[Saved entries]

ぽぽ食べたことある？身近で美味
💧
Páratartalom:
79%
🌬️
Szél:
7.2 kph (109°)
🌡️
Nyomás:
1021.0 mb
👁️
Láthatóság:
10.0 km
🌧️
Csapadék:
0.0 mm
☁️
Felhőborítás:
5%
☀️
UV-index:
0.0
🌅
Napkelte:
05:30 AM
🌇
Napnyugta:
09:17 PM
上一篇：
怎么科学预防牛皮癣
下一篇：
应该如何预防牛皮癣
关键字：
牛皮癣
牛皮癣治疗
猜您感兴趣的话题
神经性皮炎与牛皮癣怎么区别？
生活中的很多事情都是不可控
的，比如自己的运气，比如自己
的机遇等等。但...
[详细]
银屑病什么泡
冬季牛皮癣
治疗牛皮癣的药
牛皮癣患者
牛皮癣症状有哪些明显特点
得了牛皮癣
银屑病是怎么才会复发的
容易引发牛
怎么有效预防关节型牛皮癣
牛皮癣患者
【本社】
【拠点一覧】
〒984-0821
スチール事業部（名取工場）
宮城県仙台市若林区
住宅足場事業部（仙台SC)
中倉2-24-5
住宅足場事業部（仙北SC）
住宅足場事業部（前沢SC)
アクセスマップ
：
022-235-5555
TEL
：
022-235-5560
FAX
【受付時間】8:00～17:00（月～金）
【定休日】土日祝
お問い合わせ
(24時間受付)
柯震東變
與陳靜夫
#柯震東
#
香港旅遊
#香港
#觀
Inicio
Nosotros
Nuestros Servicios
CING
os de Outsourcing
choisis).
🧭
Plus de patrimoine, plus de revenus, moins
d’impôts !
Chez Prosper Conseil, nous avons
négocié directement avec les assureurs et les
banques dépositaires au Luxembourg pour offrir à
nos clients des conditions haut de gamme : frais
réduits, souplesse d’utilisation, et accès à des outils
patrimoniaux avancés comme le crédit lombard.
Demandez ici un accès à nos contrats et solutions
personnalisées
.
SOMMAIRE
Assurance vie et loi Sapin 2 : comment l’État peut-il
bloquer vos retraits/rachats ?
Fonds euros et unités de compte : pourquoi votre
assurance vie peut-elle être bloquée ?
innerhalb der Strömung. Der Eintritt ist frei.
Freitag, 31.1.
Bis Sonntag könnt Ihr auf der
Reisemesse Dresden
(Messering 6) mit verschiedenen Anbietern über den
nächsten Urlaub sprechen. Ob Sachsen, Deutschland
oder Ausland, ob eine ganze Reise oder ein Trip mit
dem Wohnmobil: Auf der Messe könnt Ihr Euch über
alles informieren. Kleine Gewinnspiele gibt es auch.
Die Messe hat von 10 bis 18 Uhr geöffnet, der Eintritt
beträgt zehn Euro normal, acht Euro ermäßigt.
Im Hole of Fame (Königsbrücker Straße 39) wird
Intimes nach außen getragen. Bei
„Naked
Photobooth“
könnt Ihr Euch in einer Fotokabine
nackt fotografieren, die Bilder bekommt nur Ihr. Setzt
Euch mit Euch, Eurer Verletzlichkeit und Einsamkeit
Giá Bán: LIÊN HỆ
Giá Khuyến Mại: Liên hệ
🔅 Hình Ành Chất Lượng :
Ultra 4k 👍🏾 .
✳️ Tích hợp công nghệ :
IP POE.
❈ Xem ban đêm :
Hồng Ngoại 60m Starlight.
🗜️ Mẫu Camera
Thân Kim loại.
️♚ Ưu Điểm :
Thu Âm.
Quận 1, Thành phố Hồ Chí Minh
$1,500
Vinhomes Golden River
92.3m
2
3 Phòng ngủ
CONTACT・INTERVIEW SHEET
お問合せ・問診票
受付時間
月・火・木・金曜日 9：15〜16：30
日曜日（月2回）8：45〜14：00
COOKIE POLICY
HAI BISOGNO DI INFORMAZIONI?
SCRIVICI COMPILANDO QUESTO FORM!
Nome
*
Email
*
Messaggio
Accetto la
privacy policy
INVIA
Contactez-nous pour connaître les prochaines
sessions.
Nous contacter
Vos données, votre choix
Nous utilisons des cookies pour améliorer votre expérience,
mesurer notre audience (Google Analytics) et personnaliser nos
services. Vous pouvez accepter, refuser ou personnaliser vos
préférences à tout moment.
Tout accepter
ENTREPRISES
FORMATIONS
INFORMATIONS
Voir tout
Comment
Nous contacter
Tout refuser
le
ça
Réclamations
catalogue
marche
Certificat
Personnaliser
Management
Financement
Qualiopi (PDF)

# WORK INSTRUCTION:
All lines from the one with "mesurer notre audience" to the end of the records must be set down exactly. Skip every line before it.

# EXPECTED ANSWER:
mesurer notre audience (Google Analytics) et personnaliser nos
services. Vous pouvez accepter, refuser ou personnaliser vos
préférences à tout moment.
Tout accepter
ENTREPRISES
FORMATIONS
INFORMATIONS
Voir tout
Comment
Nous contacter
Tout refuser
le
ça
Réclamations
catalogue
marche
Certificat
Personnaliser
Management
Financement
Qualiopi (PDF)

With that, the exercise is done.